As ecological and economical changes abound, advancements in air conditioning have appeared to remain stagnant. As cooling costs and temperatures rise, it is important to reevaluate conventional ways of staying cool.
Let’s discuss the confounding variables attributing to the rising cooling costs and ways to combat these changes.
The Problem with Air Conditioning
Air conditioning accounts for at least 5% of all electricity costs accrued annually in the United States.

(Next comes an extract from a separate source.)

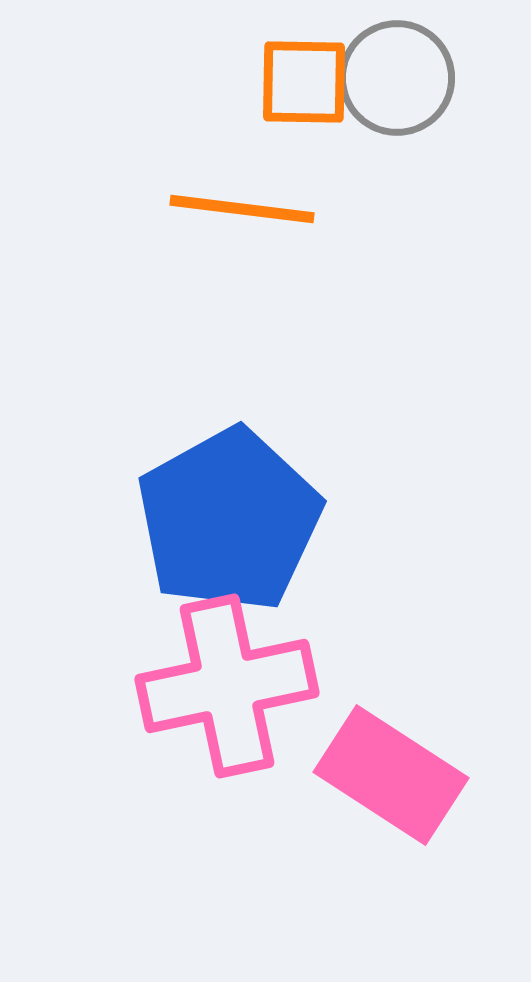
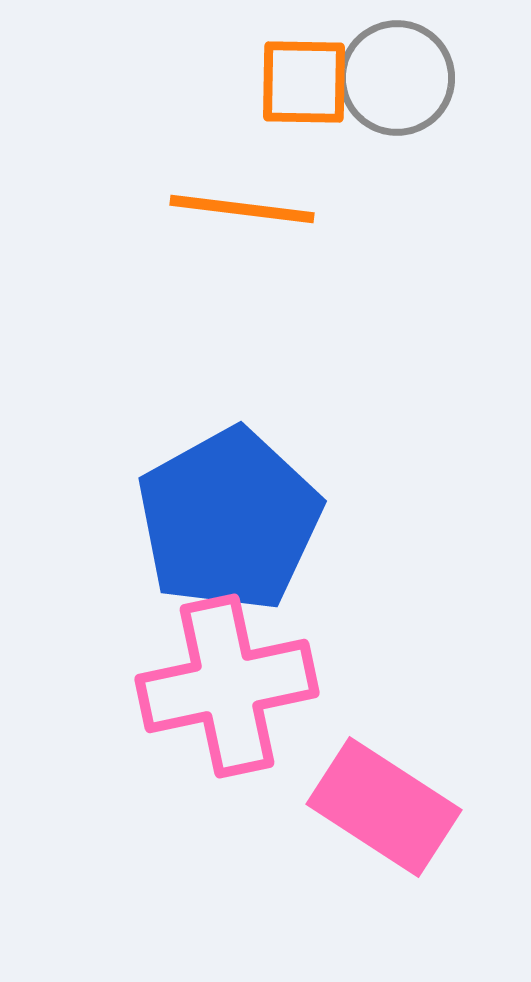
pink rectangle: moved 7 px left, 32 px down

According to Energy.gov, homeowners are paying out a total of $11 Billion every single year to keep their homes at a temperature they deem comfortable for their family. The United States, reportedly, uses more air conditioning each year than the entire world combined — the amount nearly doubling between 1993 and 2005.
Temperatures on the Rise
According to the Annual Energy Review (PDF) released September 2012 by the U.S. Energy Information Administration, the Cooling-Degree Day (CDD) in July in the United States increased steadily to a record-breaking 411 in 2011. This is nearly double the CDD in July in 2009 and about 100 points above what the EIA regarded as a normal CDD for July based on calculations of data from 1971 through 2000 (see Figure 1). Due to global warming trends, this number will only continue to rise.
Increased compensation with air conditioning is as much a part of the problem as it is the perceived solution. Air conditioners release an estimated 100 million tons of carbon dioxide into the air on a yearly basis. It is clear that as energy usage and costs rise to meet the increased Cooling-Degree Day, it will not be long before a crisis is upon us.
Home size increases
Another confounding variable to add to the air conditioning equation is the growing trend of larger homes. From the 1970s to the 2000s, the average home square footage has risen significantly in every single region in the United States. The average home built between 1970 and 1980 was less than 1,800 square feet, while the average home built in the 2000s is 2,465 square feet (see Figure 2).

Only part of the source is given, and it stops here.